REQUIRED ACTION:
Write out the entries below exactly as they stand. Skip every image.

··· PROVIDED MATERIAL ···

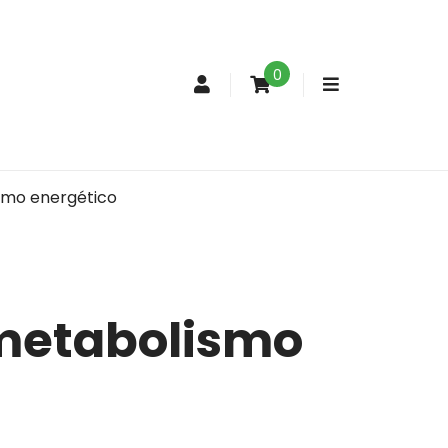
0
Conta
de
cliente
ismo energético
 metabolismo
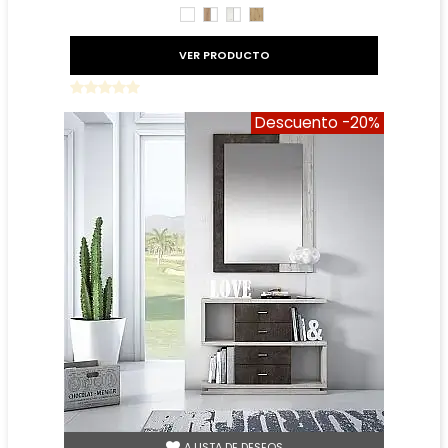
BLANCO
ROBLE
TIBET
ROBLE
AMAZONA
BLANCO
AMAZONA
BLANCO
VER PRODUCTO
Descuento
-20%
A LISTA DE DESEOS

···

ANSWER TO THIS TASK:
0
Conta
de
cliente
ismo energético
 metabolismo
BLANCO
ROBLE
TIBET
ROBLE
AMAZONA
BLANCO
AMAZONA
BLANCO
VER PRODUCTO
Descuento
-20%
A LISTA DE DESEOS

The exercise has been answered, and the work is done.